A weather eye on Africa
A marriage between the only two civilian high-power computing centres in Africa should help improve disaster response times and track epidemics using satellite data.
The one partner is the Centre for High Performance Computing, based at the Council for Scientific and Industrial Research’s Meraka Institute in Cape Town. The centre is capable of downloading information in the seven seconds it takes a satellite to pass over the African continent.
The other partner is Egypt’s National Authority for Remote Sensing and Space Sciences, chaired by researcher Ayman el-Dessouky Ibrahim.
It runs a receiving station at Aswan, 1 000km south of Cairo, which covers much of Africa, Arabia and southern Europe.

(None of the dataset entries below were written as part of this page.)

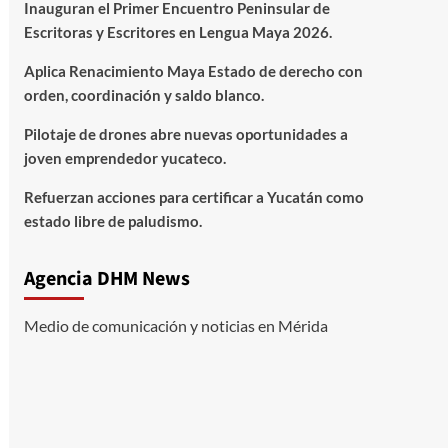
Inauguran el Primer Encuentro Peninsular de
Escritoras y Escritores en Lengua Maya 2026.
Aplica Renacimiento Maya Estado de derecho con
orden, coordinación y saldo blanco.
Pilotaje de drones abre nuevas oportunidades a
joven emprendedor yucateco.
Refuerzan acciones para certificar a Yucatán como
estado libre de paludismo.
Agencia DHM News
Medio de comunicación y noticias en Mérida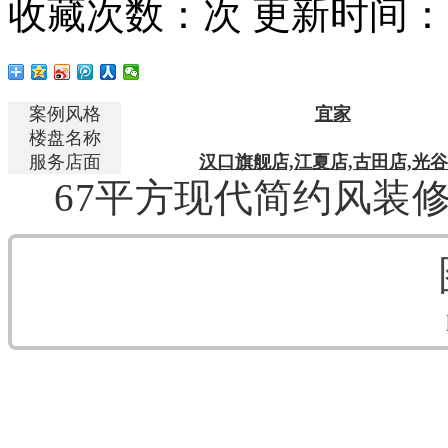
收藏次数：
次
更新时间：20
案例风格
宜家
楼盘名称
服务店面
汉口旗舰店,江夏店,古田店,光
67平方现代简约风装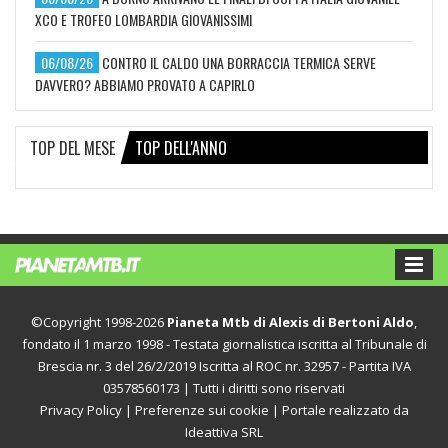
XCO E TROFEO LOMBARDIA GIOVANISSIMI
06/08/26
CONTRO IL CALDO UNA BORRACCIA TERMICA SERVE
DAVVERO? ABBIAMO PROVATO A CAPIRLO
TOP DEL MESE
TOP DELL'ANNO
©Copyright 1998-2026
Pianeta Mtb di Alexis di Bertoni Aldo
,
fondato il 1 marzo 1998 - Testata giornalistica iscritta al Tribunale di
Brescia nr. 3 del 26/2/2019 Iscritta al ROC nr. 32957 - Partita IVA
03578560173 | Tutti i diritti sono riservati
Privacy Policy
|
Preferenze sui cookie
| Portale realizzato da
Ideattiva SRL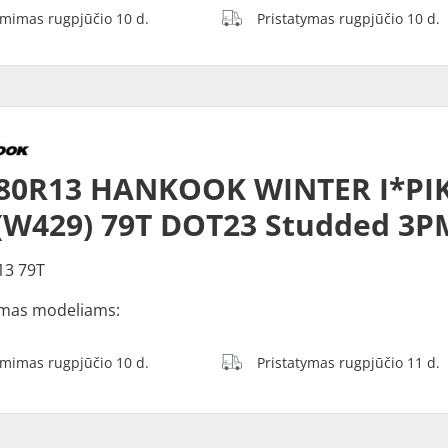
ėmimas rugpjūčio 10 d.
Pristatymas rugpjūčio 10 d.
/80R13 HANKOOK WINTER I*PI
(W429) 79T DOT23 Studded 3P
13 79T
mas modeliams:
ėmimas rugpjūčio 10 d.
Pristatymas rugpjūčio 11 d.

The two are seeking a site for their new home in Egypt, which already has a name: the Kamal Ewida Earth Observatory.
Bidding for construction of two ground stations—one to track selected satellites orbiting the poles and another for fixed or geostationary satellites—is expected to begin soon.
By the time of the 2010 Fifa World Cup, receiving dishes, computers and software should be operational. Both centres have installed IBM Blue Gene supercomputers, which can run more than a trillion multiplications a second.
The South African centre has also installed a high-performance multi-core cluster from Silicon Valley’s Sun Microsystems, according to director Dr Happy Sithole. ‘Whether natural or man-made, disasters do not respect nation-state boundaries. This is why collaboration between the African continent’s supercomputer centres is absolutely necessary,’’ Sithole said.
The high-powered computer centres are needed to process huge amounts of data beamed down by satellites keeping an eye on Africa, said Dr Gilbert Rochon of Purdue University in the United States.
Rochon made the announcement at a session on high-performance geocomputing at the International Geoscience and Remote Sensing Symposium, held in Africa for the first time. It was organised by Mike Inggs of the University of Cape Town and Harold Annegarn of the University of Johannesburg.
The project should process bandwidth- hungry satellite data that can be used to monitor for floods, drought and global warming, said Rochon, who is chief scientist at Purdue’s Rosen Centre for Advanced Computing.
He said the receiving station is important because it will get warnings of environmental triggers for parasites that threaten humans—such as malaria, river blindness and sleeping sickness—as well as economically significant diseases such as heartwater, which strikes cattle.
He showed a map indicating that, given climate change, many of these diseases are moving beyond Asia, Africa and Latin America and may in the future threaten the developed world.
The bulk of the money is being put up by the Science for Peace Programme of the North Atlantic Treaty Organisation, the military alliance spanning North America and Europe, with contributions from the Egyptian government.
The project’s co-directors believe in the Kamal Ewida Earth Observatory so much that they do not draw a salary and their academic institutions receive no administrative compensation.
This remarkable group of scientific altruists includes Dr Gamal Salah el- Afandi of the
1 020-year-old al-Azhar University, established in AD 988, and Dr Magdy Abdel Wahab of the century-old Cairo University, both in Egypt.
They’re joined by Dr Gülay Altay of Kandili Observatory and Earthquake Research at Turkey’s Bog˘aziçi University, as well as Rochon and Purdue University Professor Okan Ersoy. ‘The partners recognise that this project has scientific and humanitarian implications that can be replicated in other regions vulnerable to disasters,’’ Rochon said.
Rochon showed the delegates a map showing computer information flows around the world. ‘There are these big pipes linking the US to Europe and Asia and there are only little spaghetti strings in Africa, mostly to Egypt and South Africa,’’ he said.